Contoh yang disampaikan kala itu cukup menggugah. Dalam sejumlah program pemerintah, porsi anggaran untuk kegiatan administratif—seperti rapat, perjalanan dinas, honorarium, sosialisasi, hingga berbagai istilah "penguatan" dan "pengembangan"—disebut jauh lebih besar dibandingkan anggaran yang langsung menyasar kebutuhan masyarakat.
Jika pola seperti itu benar terjadi secara luas, maka persoalannya bukan lagi sekadar pemborosan anggaran. Yang dipertaruhkan adalah efektivitas negara dalam menjalankan fungsi pelayanan publik. Program penanganan stunting, pemberdayaan UMKM, hingga pembangunan sektor pertanian berpotensi kehilangan tujuan utamanya apabila sebagian besar anggaran terserap untuk membiayai proses, bukan hasil.

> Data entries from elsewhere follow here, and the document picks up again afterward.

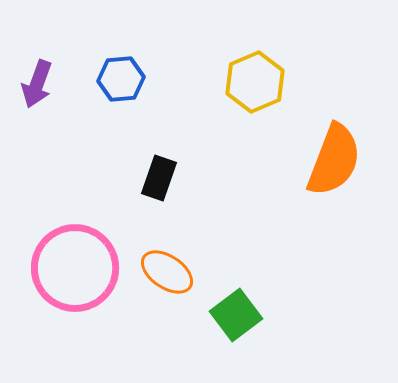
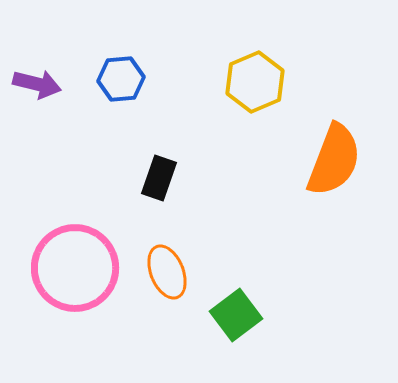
purple arrow: rotated 96 degrees counterclockwise
orange ellipse: rotated 34 degrees clockwise
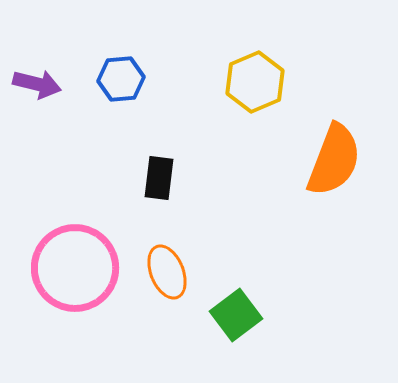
black rectangle: rotated 12 degrees counterclockwise
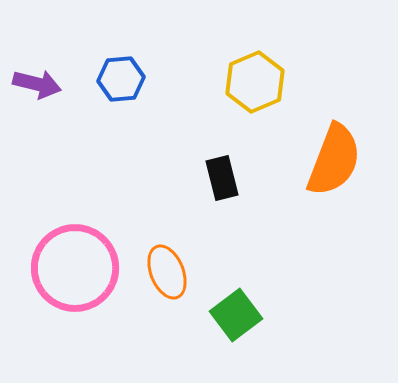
black rectangle: moved 63 px right; rotated 21 degrees counterclockwise
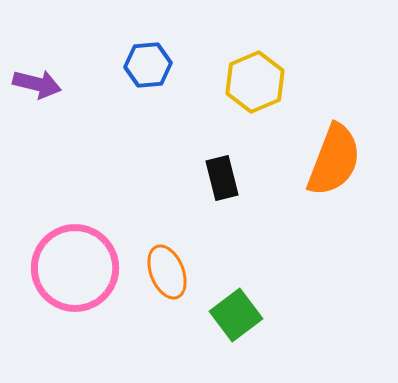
blue hexagon: moved 27 px right, 14 px up
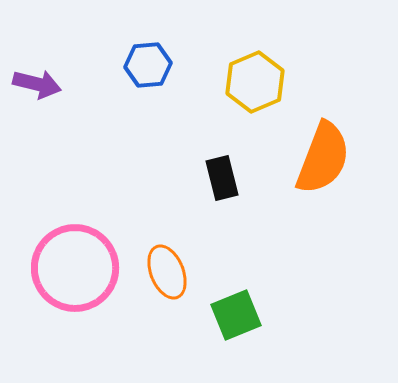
orange semicircle: moved 11 px left, 2 px up
green square: rotated 15 degrees clockwise
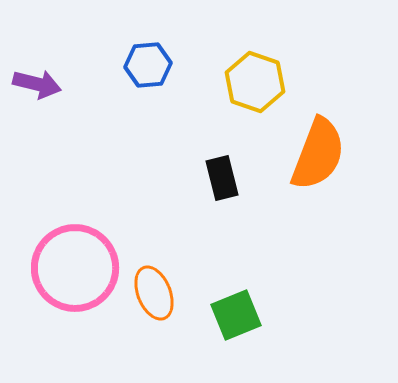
yellow hexagon: rotated 18 degrees counterclockwise
orange semicircle: moved 5 px left, 4 px up
orange ellipse: moved 13 px left, 21 px down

Di sinilah esensi reformasi birokrasi sesungguhnya diuji. Reformasi tidak cukup diukur dari banyaknya aplikasi digital, slogan pelayanan prima, atau penghargaan administratif. Reformasi baru memiliki makna apabila setiap rupiah uang rakyat benar-benar menghasilkan manfaat yang dapat diukur.
Pengawasan pun tidak boleh berhenti pada kelengkapan dokumen. Audit administrasi memang penting, tetapi yang jauh lebih penting adalah memastikan bahwa setiap program menghasilkan dampak nyata. Sekolah yang dibangun harus meningkatkan kualitas pendidikan. Puskesmas yang diperbaiki harus meningkatkan layanan kesehatan. Bantuan UMKM harus memperkuat daya saing usaha kecil, bukan sekadar memenuhi target penyerapan anggaran.
Tentu, tidak adil jika seluruh persoalan pembangunan dibebankan kepada presiden semata. Dalam sistem pemerintahan, keberhasilan sebuah kebijakan bergantung pada rantai pelaksanaan yang panjang: kementerian, pemerintah daerah, aparatur sipil negara, hingga lembaga pengawas. Di sepanjang rantai itulah integritas menjadi faktor penentu.
Demokrasi juga mengajarkan bahwa kritik terhadap pemerintah adalah sesuatu yang sah dan diperlukan. Namun kritik akan lebih bernilai apabila didasarkan pada data, bukan prasangka; pada evaluasi kebijakan, bukan sekadar polarisasi politik. Sebaliknya, pemerintah pun perlu terus membuka ruang koreksi agar setiap kebijakan dapat diperbaiki ketika ditemukan kelemahan dalam pelaksanaannya.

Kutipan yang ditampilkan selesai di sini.